Hydnophlebia is a genus of five species of toothed crust fungi in the family Meruliaceae. All species are wood-decay fungi that cause a white rot.

==Taxonomy==
The genus was circumscribed by Estonian mycologist Erast Parmasto in 1967. The type species, H. chrysorhiza, was originally named Hydnum chrysorhizon by botanist John Torrey in 1822. The genus remained monotypic until Kurt Hjortstam and Leif Ryvarden transferred H. omnivora (previously Hydnum omnivorum Shear) to the genus in 2009. Three species discovered in the Canary Islands and Cape Verde archipelago were added to the genus is 2017.

==Description==
The fruit bodies of Hydnophlebia are reddish-orange crusts that can be peeled from the substrate.
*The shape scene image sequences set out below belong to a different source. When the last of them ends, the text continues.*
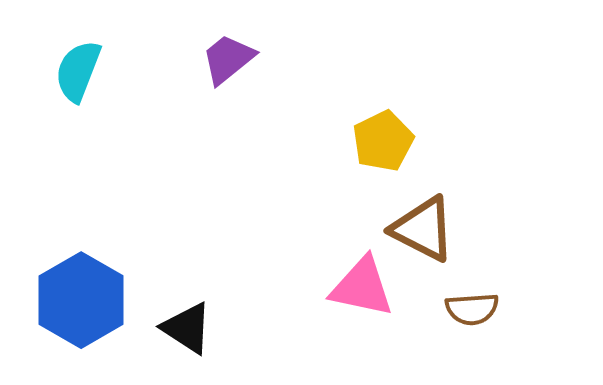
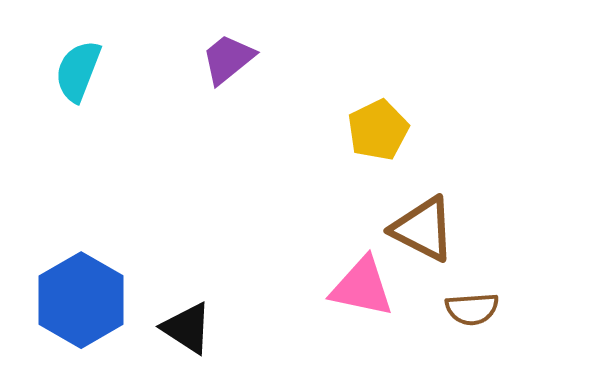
yellow pentagon: moved 5 px left, 11 px up
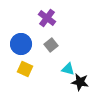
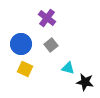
cyan triangle: moved 1 px up
black star: moved 5 px right
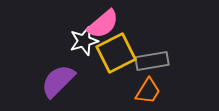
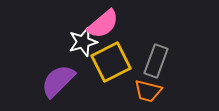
white star: moved 1 px left, 1 px down
yellow square: moved 5 px left, 9 px down
gray rectangle: moved 4 px right; rotated 60 degrees counterclockwise
orange trapezoid: rotated 72 degrees clockwise
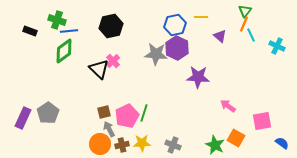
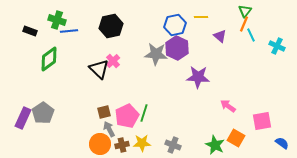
green diamond: moved 15 px left, 8 px down
gray pentagon: moved 5 px left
The spore-bearing area (the hymenium) comprises small cylindrical "teeth" up to 1–1.5 mm long. The hyphal system is monomitic, comprising only generative hyphae. Hyphae in the subiculum (a layer of loosely intertwined hyphae on the substrate that supports the fruit body) are thick-walled, hyaline to slightly yellowish, and encrusted. Other hyphae in the fruit body are somewhat to completely hyaline (translucent) and have a wall thickness ranging from thin to moderately thick. Cystidia are sparse and tubular, hyaline, thin-walled or have a slight wall thickening. The spores are ellipsoid, smooth, thin-walled, and generally measure up to 4–5 μm long.

==Species==
- Hydnophlebia canariensis Telleria, M.Dueñas & M.P.Martín (2017)
- Hydnophlebia chrysorhiza (Torr.) Parmasto (1967)
- Hydnophlebia gorgonea Telleria, M.Dueñas & M.P.Martín (2017)
- Hydnophlebia meloi Telleria, M.Dueñas & M.P.Martín (2017)
- Hydnophlebia omnivora (Shear) Hjortstam & Ryvarden (2009)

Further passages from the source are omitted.